A multidisciplinary view on Learning Design research

Wednesday 25/06/2014 12:00-1:00pm
Location: SJ008
Speaker: Dr. Juan Manuel Dodero

When educators are asked about their level of knowledge and command over computing and informatics, the usual answer is "user-level domain" at best. That level of command makes teachers skilled to apply regular ofimatics-like software tools to the non-minor task of designing learning courses. Course design and authoring is usually a form of creating a software artefact, for which a certain level of computing skill is required. But when it comes to creating software artefacts, the user-level of knowledge of regular computer tools falls short. Due to the immense diversity and dynamism of learning materials nowadays, authoring learning courses is actually a challenge, not to mention preparing the course to be deployed on diverse computing platforms (either the Web or smart mobile devices, for instance). A source of reluctance of teachers against informatics is that they are rarely able to formalize computer-based descriptions of intended courses as clear-cut processes that computers understand. In this vein, educational technologists have recently developed a great research effort in providing teachers, instructional designers and software engineers with appropriate utensils to readily formalize and deliver course designs, such that computers can eventually understand and run them on any platform. Teachers and educators can actually design learning experiences through Learning Design (LD) instruments, most of which are visual computer languages that aim to expedite authoring in a collaborative and timely fashion for all the people involved in the task. This talk will provide a panoramic and multidisciplinary view on Learning Design research issues, with a special focus on visual languages and tools that are successfully used in last years.

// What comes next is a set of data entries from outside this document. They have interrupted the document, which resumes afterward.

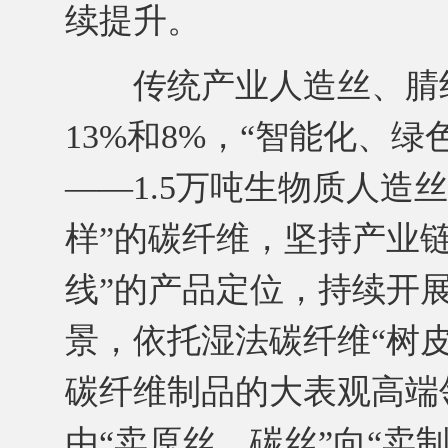
续提升。
传统产业人造丝、腈纶
13%和8%，“智能化、
——1.5万吨生物质人造
样”的碳纤维，坚持产业
线”的产品定位，持续开
景，依托湿法碳纤维“树
碳纤维制品的大表观高端
由“卖原丝、碳丝”向“卖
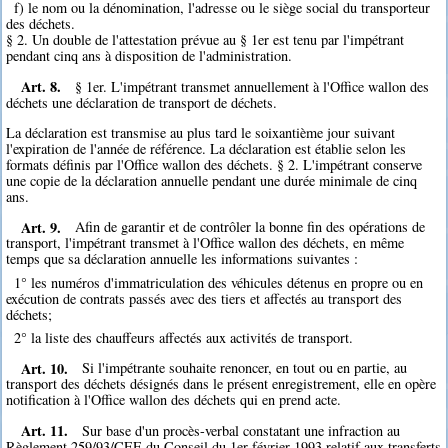
f) le nom ou la dénomination, l'adresse ou le siège social du transporteur
des déchets.
§ 2. Un double de l'attestation prévue au § 1er est tenu par l'impétrant
pendant cinq ans à disposition de l'administration.
Art. 8.
§ 1er. L'impétrant transmet annuellement à l'Office wallon des
déchets une déclaration de transport de déchets.
La déclaration est transmise au plus tard le soixantième jour suivant
l'expiration de l'année de référence. La déclaration est établie selon les
formats définis par l'Office wallon des déchets. § 2. L'impétrant conserve
une copie de la déclaration annuelle pendant une durée minimale de cinq
ans.
Art. 9.
Afin de garantir et de contrôler la bonne fin des opérations de
transport, l'impétrant transmet à l'Office wallon des déchets, en même
temps que sa déclaration annuelle les informations suivantes :
1° les numéros d'immatriculation des véhicules détenus en propre ou en
exécution de contrats passés avec des tiers et affectés au transport des
déchets;
2° la liste des chauffeurs affectés aux activités de transport.
Art. 10.
Si l'impétrante souhaite renoncer, en tout ou en partie, au
transport des déchets désignés dans le présent enregistrement, elle en opère
notification à l'Office wallon des déchets qui en prend acte.
Art. 11.
Sur base d'un procès-verbal constatant une infraction au
Règlement 259/93/CEE du Conseil du 1er février 1993 relatif aux transferts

Juan Manuel Dodero is an associate professor of the University of Cádiz (Spain), where he is currently heading the Libre Software and Open Knowledge Unit. He has a PhD in Computer Science from the University Carlos III of Madrid and previously worked as an R&D engineer in Spanish companies. His main research fields is the Web Science and Engineering, with a principal focus on learning technology applications. He is author of diverse papers in indexed journals and communications in international conferences related with such research fields. He is currently leading diverse regional, national and european R&D projects for his University, related with the semantic web, software processes and learning technologies.